-- Opening Marker --

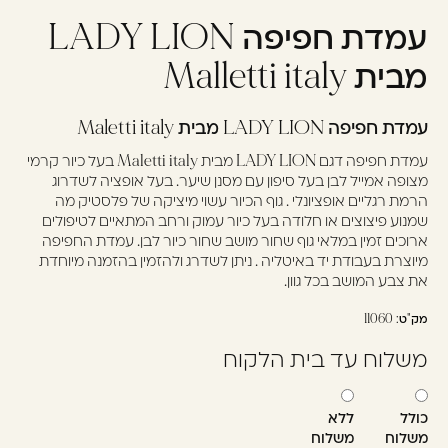
עמדת חפיפה LADY LION
עוד לא נרשמתם? יאללה,
תצטרפו!
מבית Malletti italy
עמדת חפיפה LADY LION מבית Maletti italy
להרשמה
עמדת חפיפה דגם LADY LION מבית Maletti italy בעל כיור קרמי
מצופה אמייל לבן בעל סיפון עם מסנן שיער. בעל אופציה לשדרוג
הרמת רגליים אופציונלי . גוף הכיור עשוי מיציקה של פלסטיק מה
שמנוע פיצוצים או חלודה בעל כיור עמוק ורחב המתאיים לטיפולים
ארוכים זמין במלאי גוף שחור מושב שחור כיור לבן. עמדת החפיפה
מיוצרת בעבודת יד באיטליה . ניתן לשדרג ולהזמין בהזמנה מיוחדת
את צבע המושב בכל גוון.
מק"ט:
11060
משלוח עד בית הלקוח
כולל
ללא
משלוח
משלוח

-- Closing Marker --

* **Your task**
Look through the material above for the string "Maletti" and copy each line that has it.

* **Expected answer**
עמדת חפיפה LADY LION מבית Maletti italy
עמדת חפיפה דגם LADY LION מבית Maletti italy בעל כיור קרמי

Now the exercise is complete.